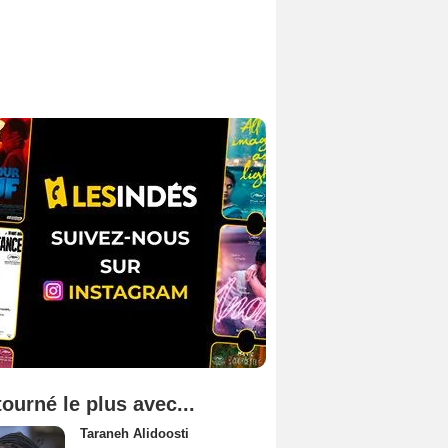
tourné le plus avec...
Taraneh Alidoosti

===

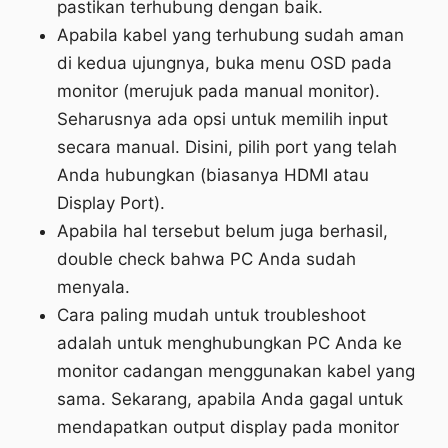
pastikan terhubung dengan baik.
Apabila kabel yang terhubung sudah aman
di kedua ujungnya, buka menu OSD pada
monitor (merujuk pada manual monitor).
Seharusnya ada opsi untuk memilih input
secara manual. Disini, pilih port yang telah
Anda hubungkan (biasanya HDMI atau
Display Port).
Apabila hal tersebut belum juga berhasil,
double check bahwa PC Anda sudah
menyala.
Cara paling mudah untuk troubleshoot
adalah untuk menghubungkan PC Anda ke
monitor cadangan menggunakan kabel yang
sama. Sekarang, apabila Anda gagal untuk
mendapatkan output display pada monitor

===

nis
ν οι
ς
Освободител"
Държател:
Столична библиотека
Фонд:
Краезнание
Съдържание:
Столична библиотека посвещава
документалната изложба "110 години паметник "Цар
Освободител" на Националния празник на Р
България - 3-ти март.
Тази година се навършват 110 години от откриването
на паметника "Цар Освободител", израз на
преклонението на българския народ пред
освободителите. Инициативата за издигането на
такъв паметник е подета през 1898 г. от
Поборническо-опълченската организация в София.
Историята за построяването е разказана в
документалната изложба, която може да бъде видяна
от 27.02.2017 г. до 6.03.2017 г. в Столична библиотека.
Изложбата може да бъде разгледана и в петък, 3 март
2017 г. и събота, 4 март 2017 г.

===

Copy the lines above exactly. Start with the line containing "Display Port).", end with the line containing "mendapatkan output display pada monitor", and include both.

Display Port).
Apabila hal tersebut belum juga berhasil,
double check bahwa PC Anda sudah
menyala.
Cara paling mudah untuk troubleshoot
adalah untuk menghubungkan PC Anda ke
monitor cadangan menggunakan kabel yang
sama. Sekarang, apabila Anda gagal untuk
mendapatkan output display pada monitor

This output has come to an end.